We drove down from Napa and are safely ensconced at The Tickle Pink Inn. Here's the view "out our back door". Unfortunately the fog has rolled in and it makes everything appear grey.

DSCN0278.JPGPhil

----------


## JEK

Fog may be one of the loveliest features of that coastline. Enjoy.

----------


## cec1

It's Ansel Adams-like, Amy . . . I love the the cool, grey weather of the CA coast.  Will you be stopping at Nepenthe?  It's always a favorite spot!

----------


## amyb

Dennis, what a great compliment.  Phil took this one.

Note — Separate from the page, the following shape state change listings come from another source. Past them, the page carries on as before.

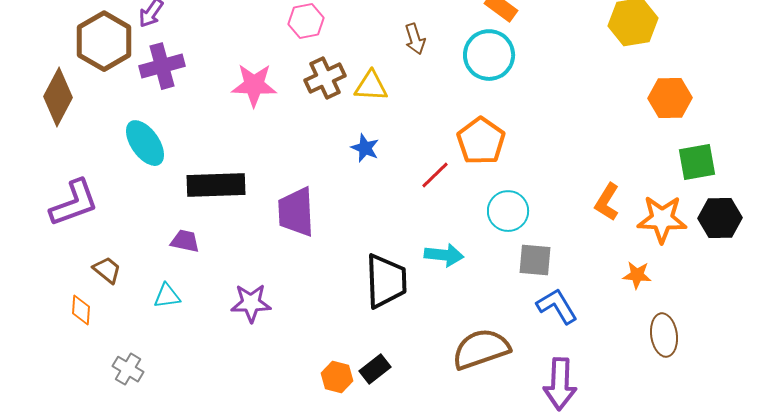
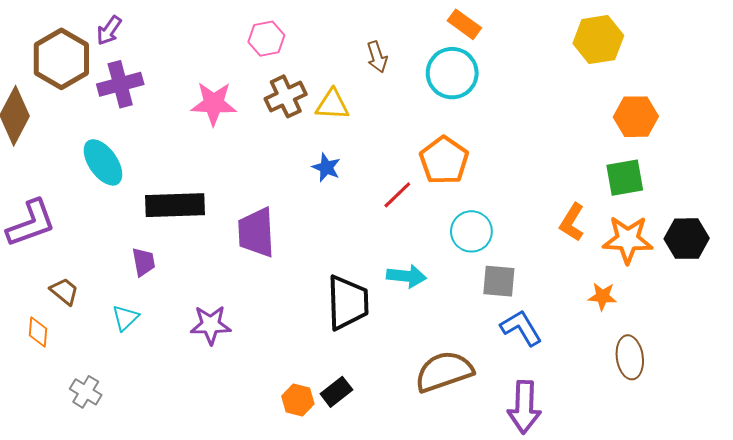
green square: (697, 162) -> (625, 178), moved
purple trapezoid: (185, 241) -> (144, 262), turned 68
cyan triangle: (167, 296) -> (125, 318), turned -36

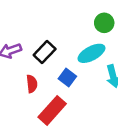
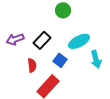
green circle: (104, 23) -> (63, 10), moved

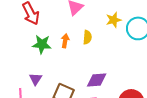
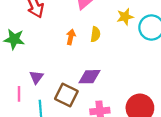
green star: (42, 44) -> (14, 39), moved
purple diamond: (97, 80) -> (89, 77), moved

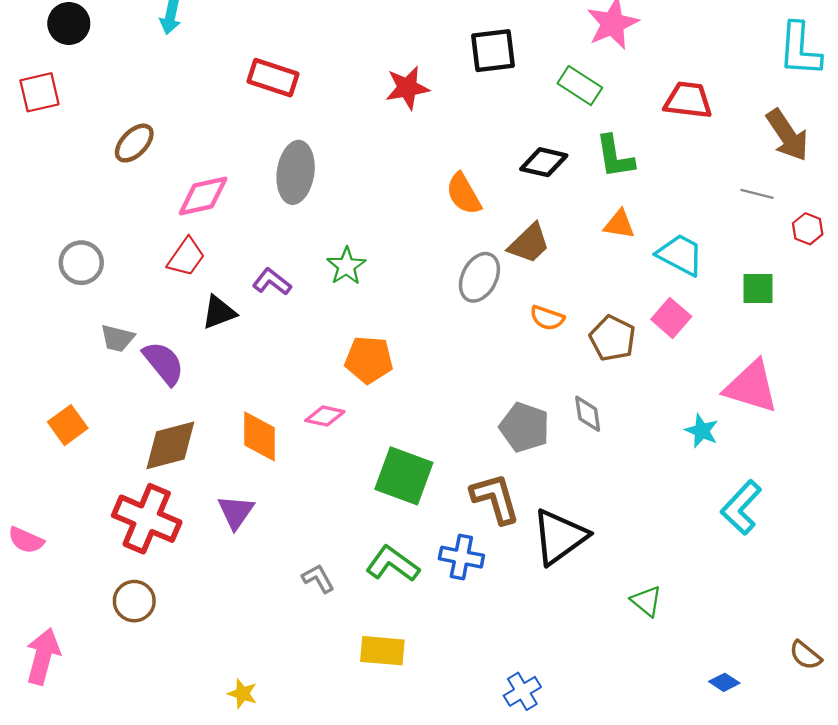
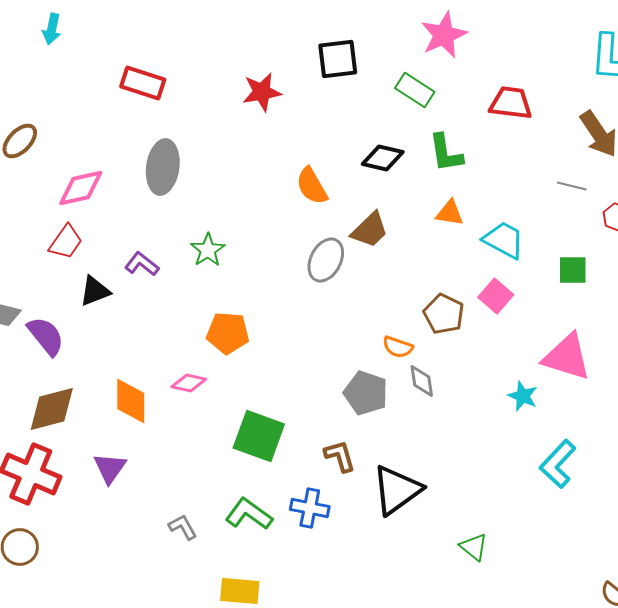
orange semicircle: (547, 318) -> (398, 347), moved
brown L-shape: (495, 498) -> (340, 456), size x0.7

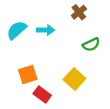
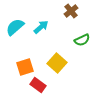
cyan arrow: (46, 30) -> (41, 27), turned -42
yellow square: (74, 79) -> (57, 63), moved

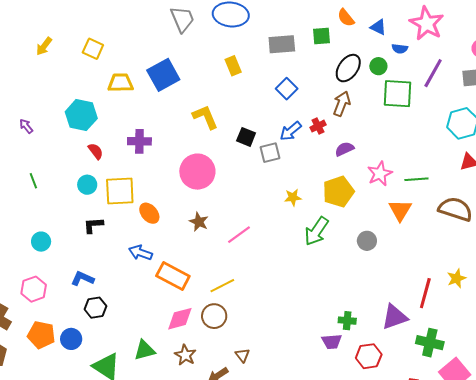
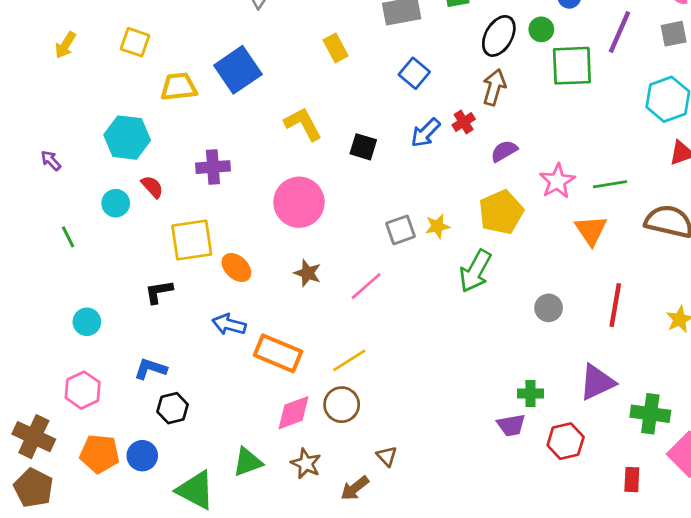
gray square: (270, 153) -> (401, 230), moved
cyan circle: (87, 185) -> (116, 203), moved
gray circle: (367, 241) -> (549, 308), moved
red line: (425, 293) -> (615, 305), moved

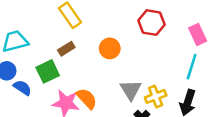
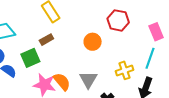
orange circle: (110, 48) -> (93, 42), moved
gray triangle: (131, 90) -> (88, 80), moved
yellow cross: (156, 96) -> (125, 70), moved

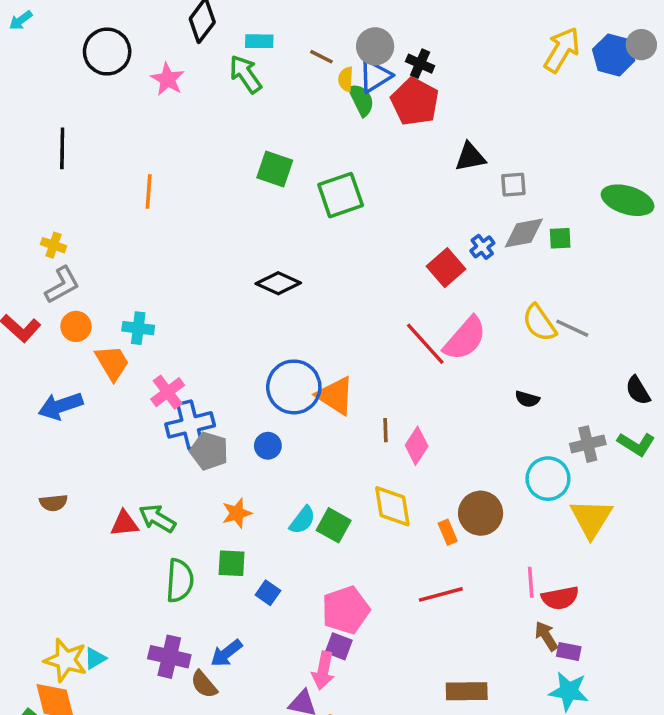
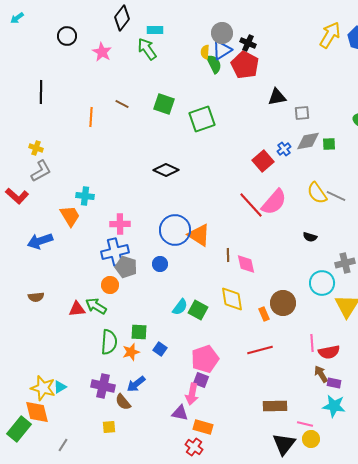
black circle: (107, 52) -> (67, 36), size x0.7
brown line: (321, 57) -> (122, 104), moved
orange circle: (76, 326) -> (110, 285), moved
pink cross: (168, 392) -> (120, 224), moved, turned 36
pink diamond: (417, 446) -> (246, 264), turned -45
orange star: (237, 513) -> (131, 352), moved

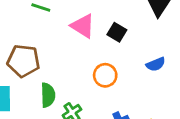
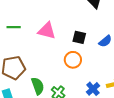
black square: (117, 32) -> (79, 37), moved

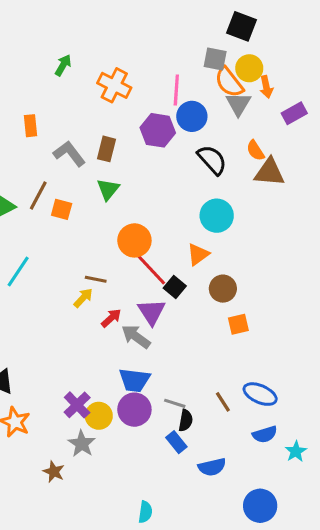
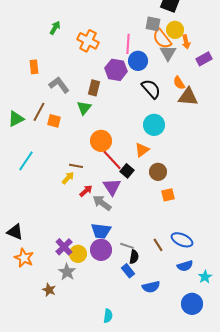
brown rectangle: (107, 149) -> (94, 88), moved
blue circle: (260, 506) -> (192, 304), moved

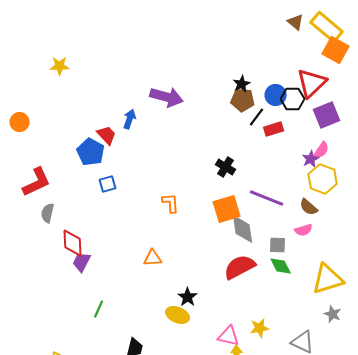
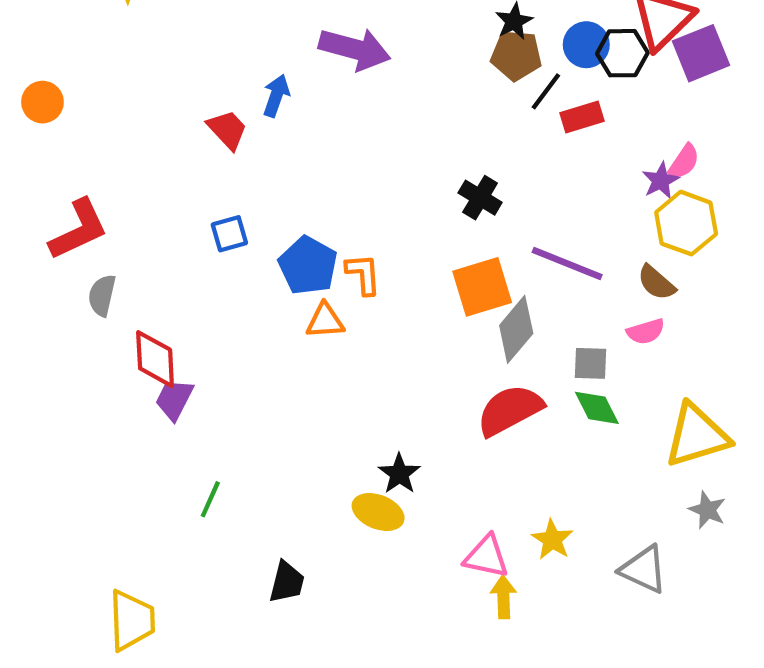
purple square: (327, 115) -> (701, 53), moved
blue pentagon: (91, 152) -> (308, 266), moved
gray diamond: (243, 229) -> (516, 329), turned 48
orange triangle: (153, 258) -> (325, 321), moved
yellow star: (260, 328) -> (552, 540), turned -30

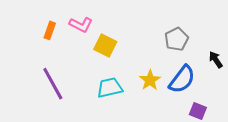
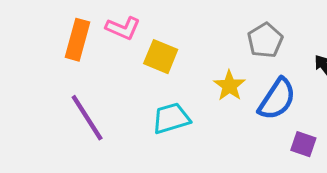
orange rectangle: (50, 30) -> (77, 40), size x1.5
yellow star: (150, 80) -> (229, 86), moved

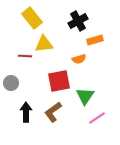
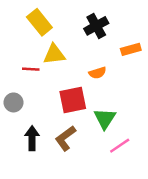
orange rectangle: (95, 40) -> (131, 49), moved

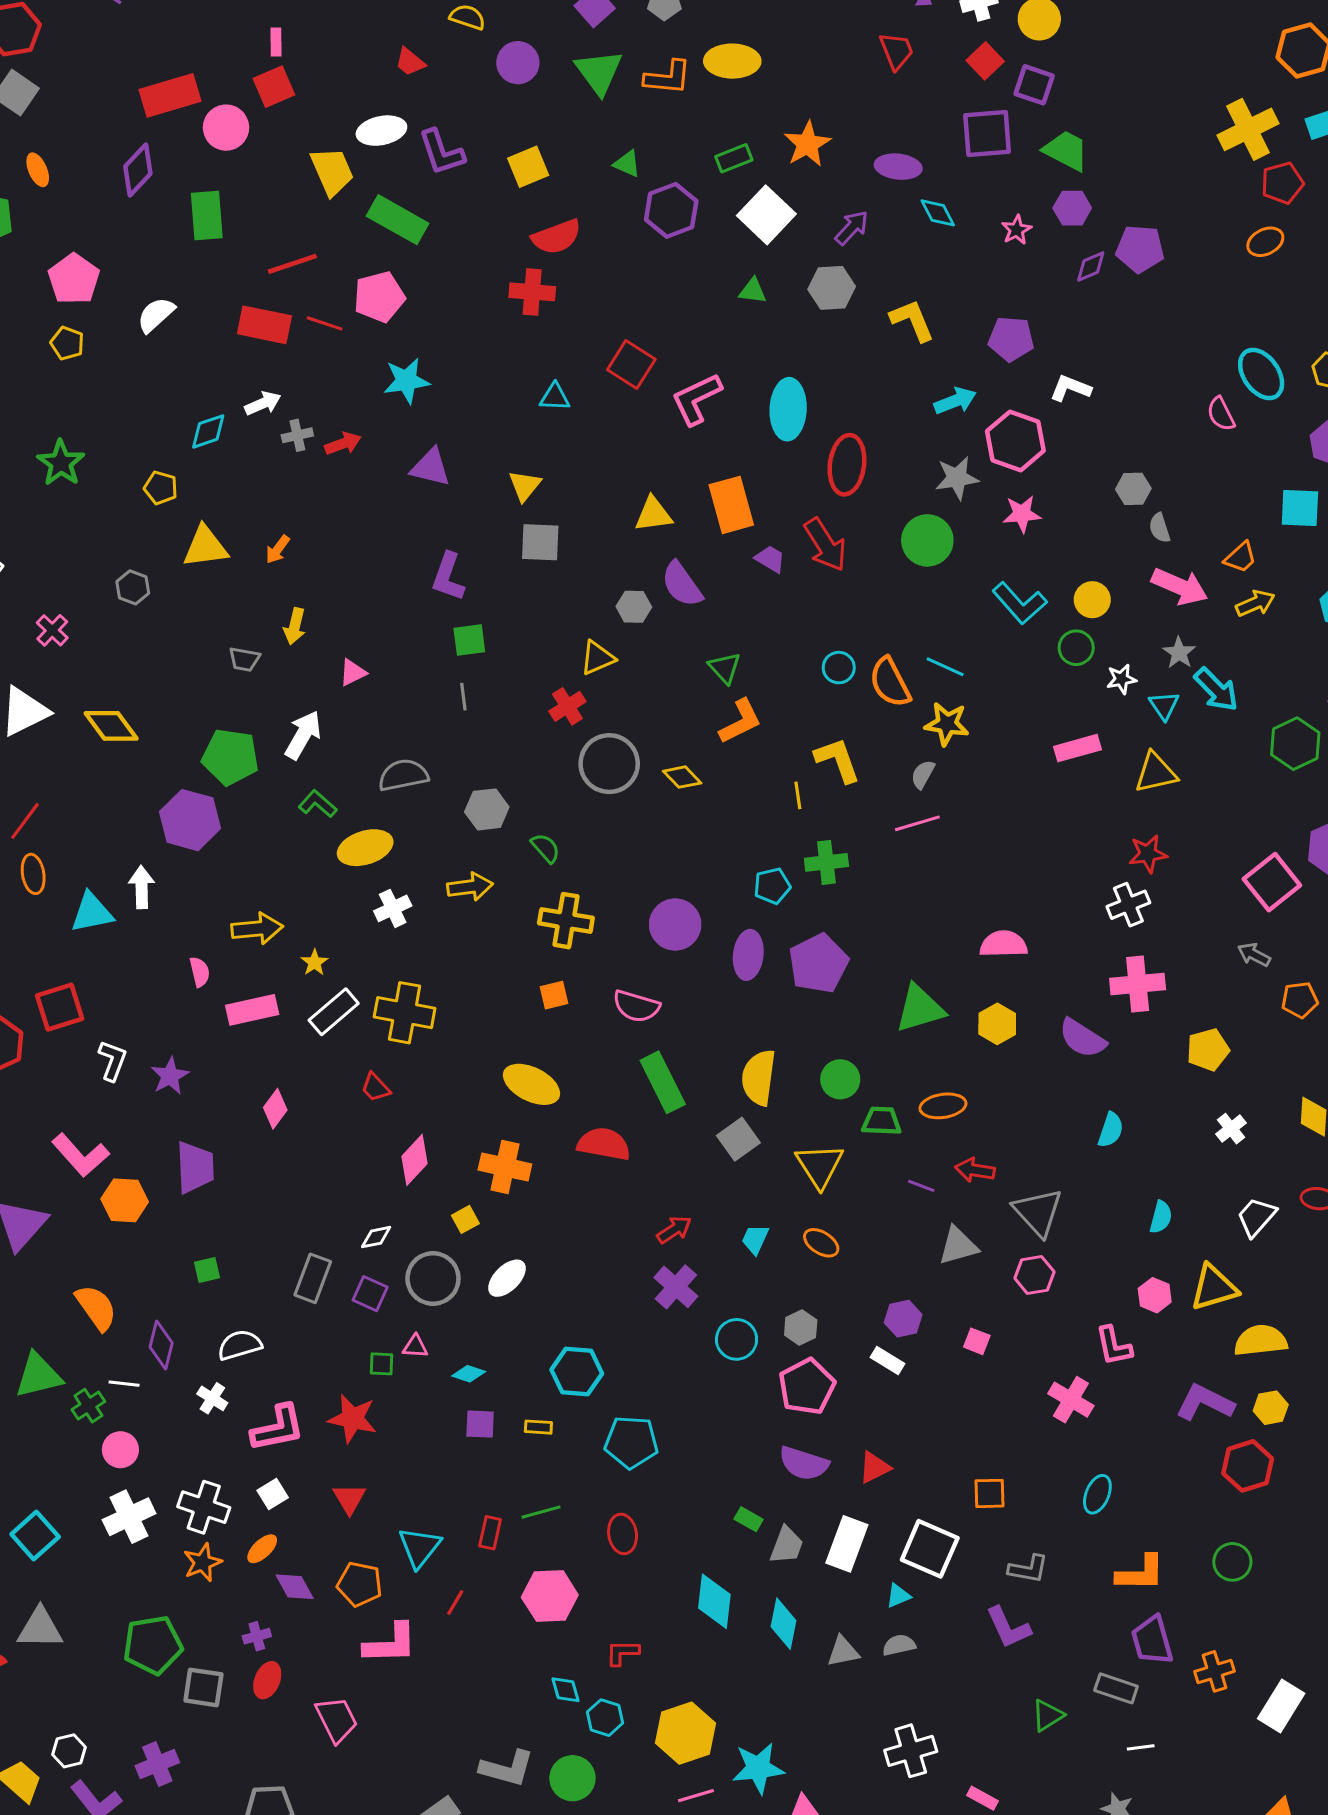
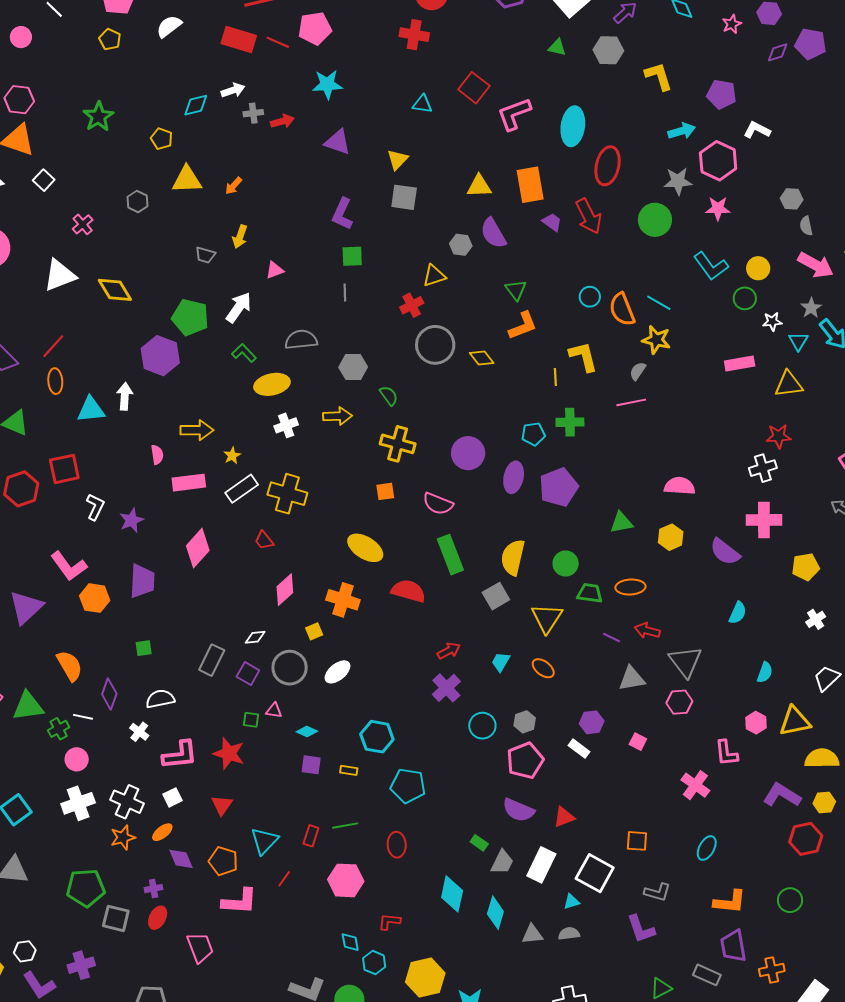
green triangle: (920, 1008) -> (621, 523), size x0.7
pink diamond: (275, 1109) -> (198, 548), size x1.5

Nepenthe is always on our TO DO list. All four of our backyard wind chimes came from four different stops at the shop there.  Some nice clothes too!  Phil rummages through the old CDs and usually finds a gem. A great view and a fun stop.

----------


## cec1

Amy . . . interesting history behind the restaurant & shop:  http://cosmotc.blogspot.com/2005/10/...nthe-1944.html.  Very romantic!

----------


## GramChop

What a cute name for an Inn.  And that photograph is dreamy, Big Guy!  Again, y'all are living life nicely!

----------


## phil62

Sunset from Pacific Edge, one of our all time favorite restos.

DSCN0284.JPG

----------


## cec1

I'd be seriously distracted from eating!

----------


## GramChop

I can almost hear the sizzle as it touches the water.  Very nice photograph.

----------


## amyb

I tried abalone..yummy. And wild Pacific Salmon was superb..grilled rare.

----------


## cec1

Ummm mmmm good!

----------


## LindaP

Beautiful photos! My grandfather used to dig for abalone ....my memories as a very young girl near Carmel .  Did you enjoy it , Amy?

----------


## stbartshopper

We are envious- Big Sur is one of our favorite spots! If you are going south a stop in Buellton at Andersen's Split Pea restaurant is a must!

----------


## amyb

Sure did, Linda.

----------


## phil62

This mornings view. What a difference some sunshine makes.

DSCN0290.JPG

Phil

----------


## GramChop

What a difference a day makes!

----------


## cec1

Very pretty!

----------